Work item: Every line with the word "Strokes" in it should be extracted from the data that follows.

- - -

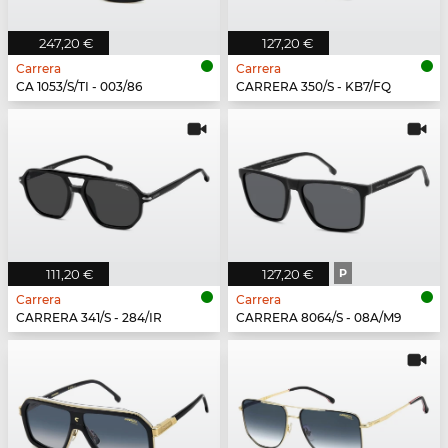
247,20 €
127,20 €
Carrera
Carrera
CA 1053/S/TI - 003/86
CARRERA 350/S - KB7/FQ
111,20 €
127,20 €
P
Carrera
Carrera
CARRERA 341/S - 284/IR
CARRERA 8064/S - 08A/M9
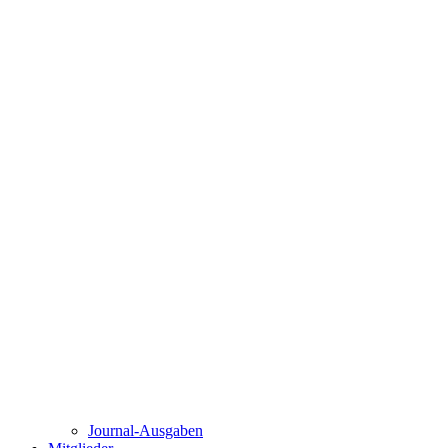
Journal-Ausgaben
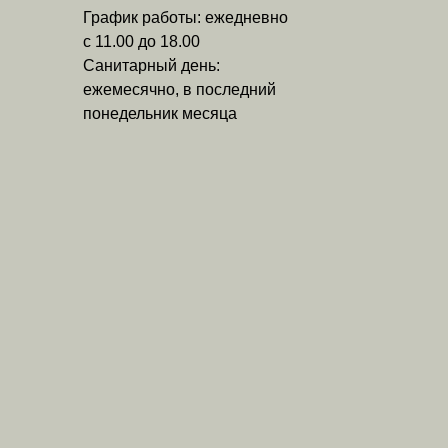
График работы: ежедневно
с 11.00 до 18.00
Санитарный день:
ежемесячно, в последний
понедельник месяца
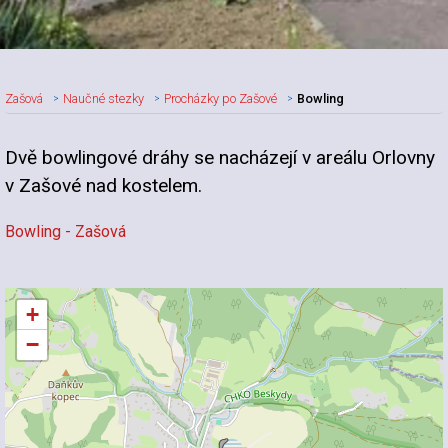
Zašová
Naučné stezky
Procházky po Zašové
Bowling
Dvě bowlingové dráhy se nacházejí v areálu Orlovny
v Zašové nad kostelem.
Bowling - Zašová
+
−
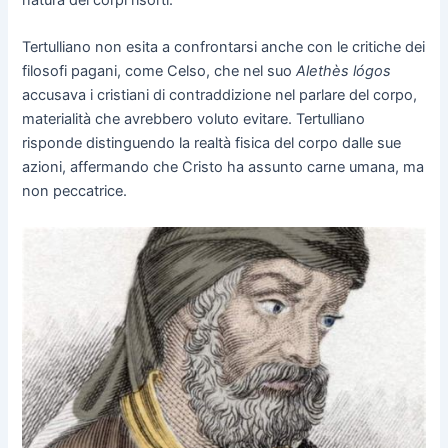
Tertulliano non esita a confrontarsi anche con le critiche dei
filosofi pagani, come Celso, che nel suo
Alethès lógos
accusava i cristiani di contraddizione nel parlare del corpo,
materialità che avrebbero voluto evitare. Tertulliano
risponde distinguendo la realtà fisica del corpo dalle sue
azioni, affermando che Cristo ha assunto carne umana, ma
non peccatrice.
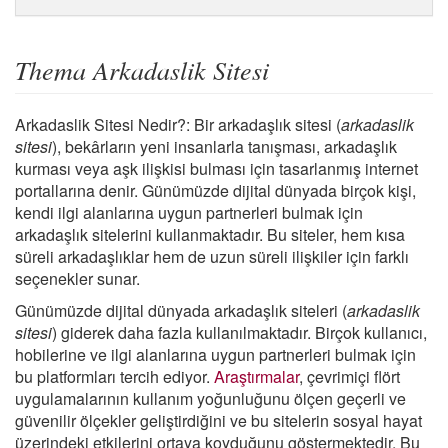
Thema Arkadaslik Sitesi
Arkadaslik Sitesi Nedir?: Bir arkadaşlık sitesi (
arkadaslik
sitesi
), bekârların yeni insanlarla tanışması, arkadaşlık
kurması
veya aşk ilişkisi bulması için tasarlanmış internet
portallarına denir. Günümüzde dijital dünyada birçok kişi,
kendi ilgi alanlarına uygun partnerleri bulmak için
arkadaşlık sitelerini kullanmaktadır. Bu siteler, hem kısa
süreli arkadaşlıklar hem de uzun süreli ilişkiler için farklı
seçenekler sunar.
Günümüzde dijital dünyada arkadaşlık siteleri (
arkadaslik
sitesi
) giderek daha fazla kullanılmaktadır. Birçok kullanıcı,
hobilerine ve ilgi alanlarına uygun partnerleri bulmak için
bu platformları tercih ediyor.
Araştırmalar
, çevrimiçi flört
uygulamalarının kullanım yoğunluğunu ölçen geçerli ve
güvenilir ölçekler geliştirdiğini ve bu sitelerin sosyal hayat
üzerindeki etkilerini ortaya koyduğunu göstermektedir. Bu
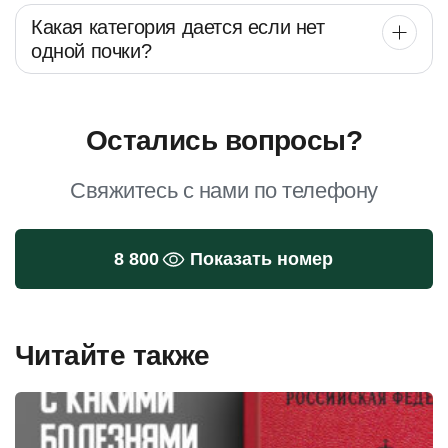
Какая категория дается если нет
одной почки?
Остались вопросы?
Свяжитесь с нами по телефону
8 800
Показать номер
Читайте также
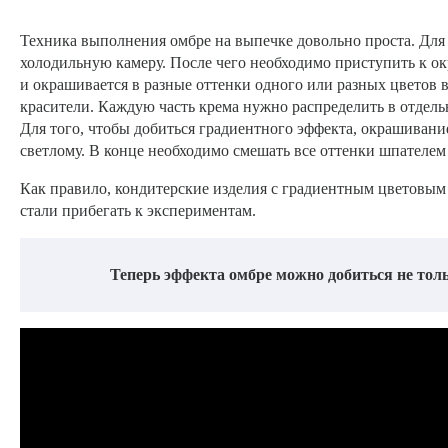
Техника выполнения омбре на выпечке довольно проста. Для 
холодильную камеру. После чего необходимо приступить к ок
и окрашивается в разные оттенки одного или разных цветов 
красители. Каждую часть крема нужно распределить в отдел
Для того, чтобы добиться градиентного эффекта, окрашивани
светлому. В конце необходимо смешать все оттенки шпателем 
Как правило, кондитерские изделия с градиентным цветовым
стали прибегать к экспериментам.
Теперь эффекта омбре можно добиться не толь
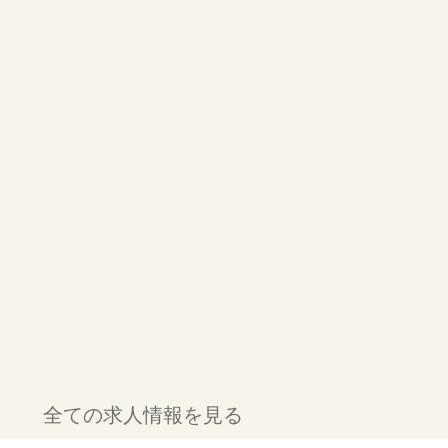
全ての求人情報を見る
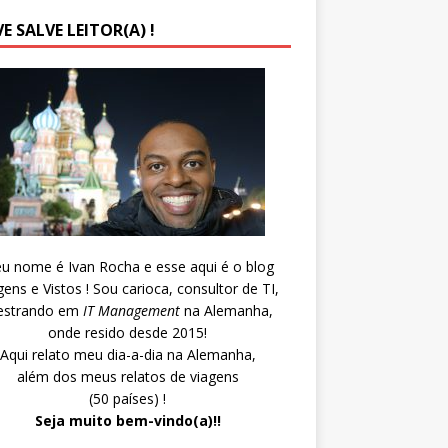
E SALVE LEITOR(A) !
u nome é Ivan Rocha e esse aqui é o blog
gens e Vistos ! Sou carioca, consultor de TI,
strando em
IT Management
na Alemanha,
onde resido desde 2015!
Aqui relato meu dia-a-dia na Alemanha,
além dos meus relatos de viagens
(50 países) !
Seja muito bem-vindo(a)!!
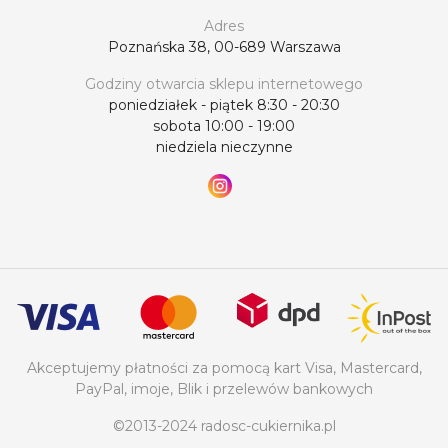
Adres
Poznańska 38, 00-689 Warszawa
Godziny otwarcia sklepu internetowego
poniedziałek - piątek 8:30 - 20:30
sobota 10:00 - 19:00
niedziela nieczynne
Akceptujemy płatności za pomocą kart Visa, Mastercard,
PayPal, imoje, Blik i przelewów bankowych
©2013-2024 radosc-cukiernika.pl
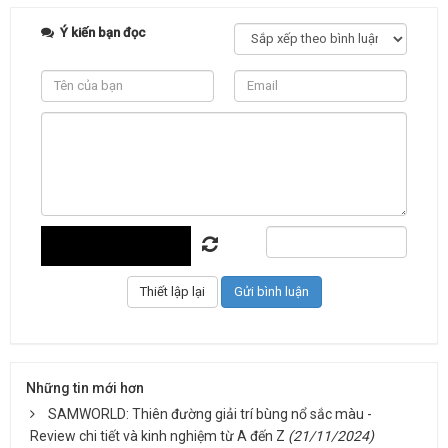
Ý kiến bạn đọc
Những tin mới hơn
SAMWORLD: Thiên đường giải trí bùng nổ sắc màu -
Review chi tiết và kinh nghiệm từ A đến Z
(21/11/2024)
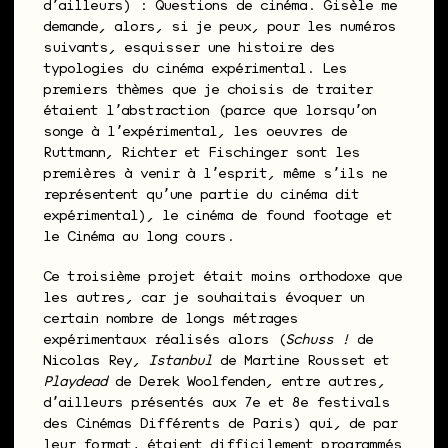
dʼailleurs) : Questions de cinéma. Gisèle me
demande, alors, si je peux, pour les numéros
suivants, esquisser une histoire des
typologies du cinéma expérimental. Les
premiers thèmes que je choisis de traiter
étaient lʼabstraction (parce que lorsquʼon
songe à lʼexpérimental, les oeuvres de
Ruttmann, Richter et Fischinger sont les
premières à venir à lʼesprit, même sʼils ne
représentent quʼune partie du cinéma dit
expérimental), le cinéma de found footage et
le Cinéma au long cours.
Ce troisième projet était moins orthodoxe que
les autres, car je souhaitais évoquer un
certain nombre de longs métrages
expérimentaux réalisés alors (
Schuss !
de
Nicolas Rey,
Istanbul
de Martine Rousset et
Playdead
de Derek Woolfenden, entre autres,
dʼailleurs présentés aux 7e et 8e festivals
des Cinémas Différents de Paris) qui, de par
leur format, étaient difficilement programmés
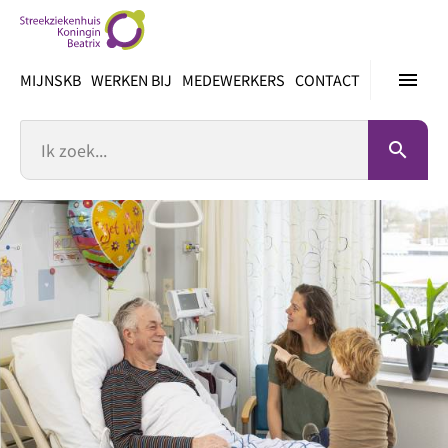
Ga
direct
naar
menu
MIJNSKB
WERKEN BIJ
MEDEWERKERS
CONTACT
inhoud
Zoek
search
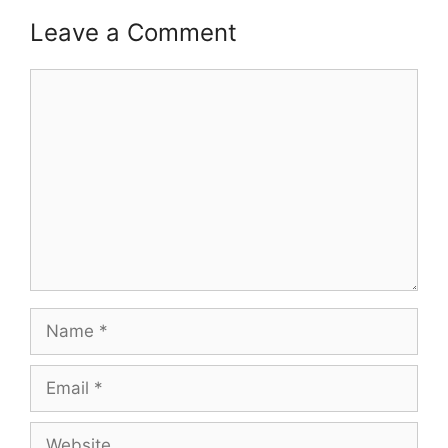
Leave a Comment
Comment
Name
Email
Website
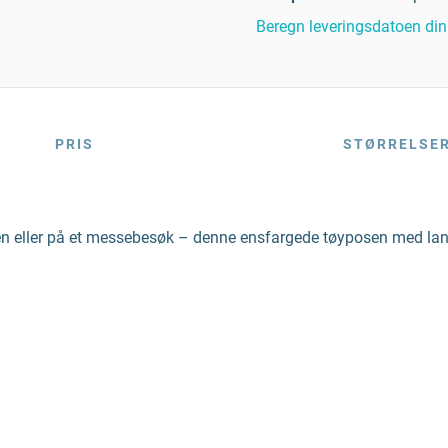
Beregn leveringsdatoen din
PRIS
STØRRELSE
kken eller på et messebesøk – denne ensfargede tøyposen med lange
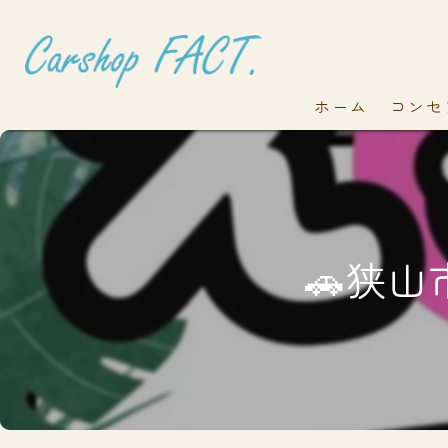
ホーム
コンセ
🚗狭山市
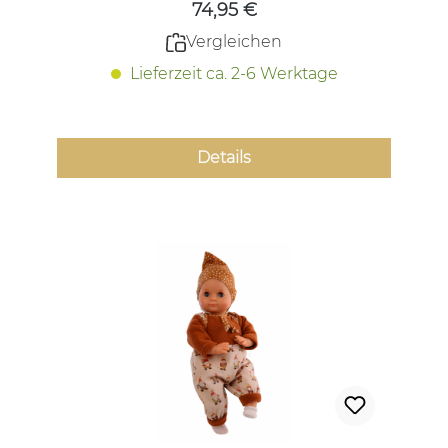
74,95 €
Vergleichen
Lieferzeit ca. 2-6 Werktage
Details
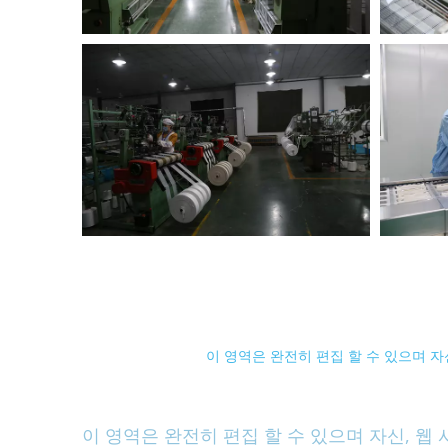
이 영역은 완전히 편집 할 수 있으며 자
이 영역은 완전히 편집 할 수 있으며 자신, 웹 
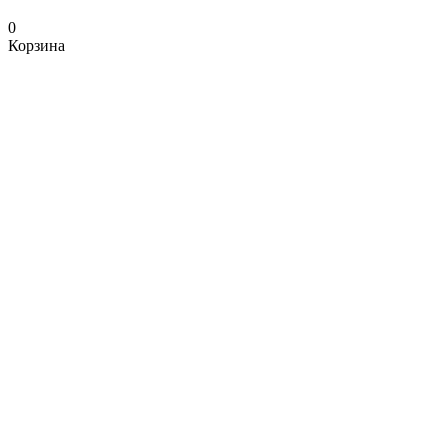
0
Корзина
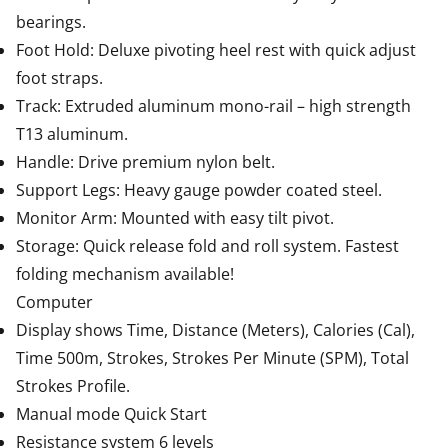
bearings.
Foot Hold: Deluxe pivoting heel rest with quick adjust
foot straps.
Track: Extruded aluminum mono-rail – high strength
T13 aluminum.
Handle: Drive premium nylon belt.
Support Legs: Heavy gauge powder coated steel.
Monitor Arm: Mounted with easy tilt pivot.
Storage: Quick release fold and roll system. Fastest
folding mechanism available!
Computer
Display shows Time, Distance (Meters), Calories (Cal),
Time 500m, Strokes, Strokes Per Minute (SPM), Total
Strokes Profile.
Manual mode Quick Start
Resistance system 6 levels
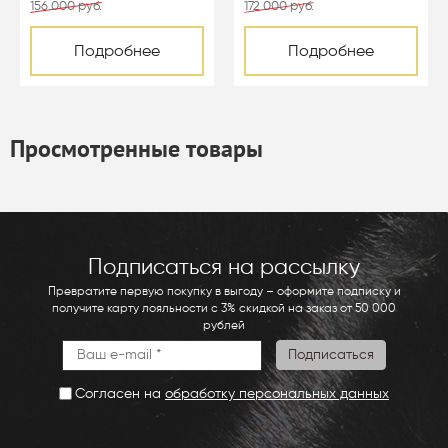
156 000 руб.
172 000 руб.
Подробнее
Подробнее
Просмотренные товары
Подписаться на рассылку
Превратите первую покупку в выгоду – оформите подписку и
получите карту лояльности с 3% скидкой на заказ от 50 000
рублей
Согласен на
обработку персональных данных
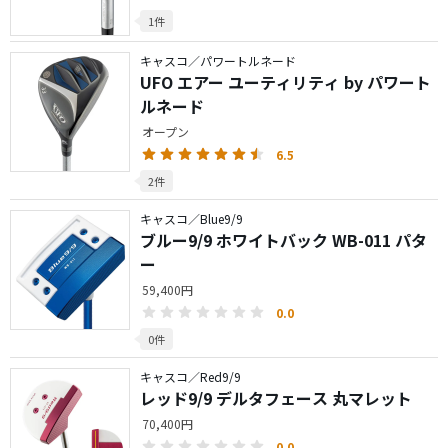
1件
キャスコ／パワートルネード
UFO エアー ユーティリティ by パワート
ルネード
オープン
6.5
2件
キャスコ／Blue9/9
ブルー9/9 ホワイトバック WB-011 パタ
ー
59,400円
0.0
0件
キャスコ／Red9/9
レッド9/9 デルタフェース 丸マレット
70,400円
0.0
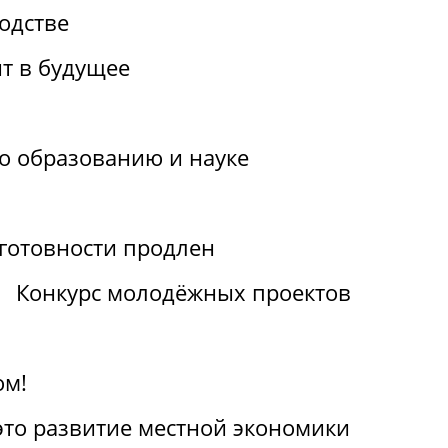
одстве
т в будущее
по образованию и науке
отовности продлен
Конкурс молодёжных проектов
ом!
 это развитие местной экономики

- - -

Solution to this exercise:
Time 500m, Strokes, Strokes Per Minute (SPM), Total
Strokes Profile.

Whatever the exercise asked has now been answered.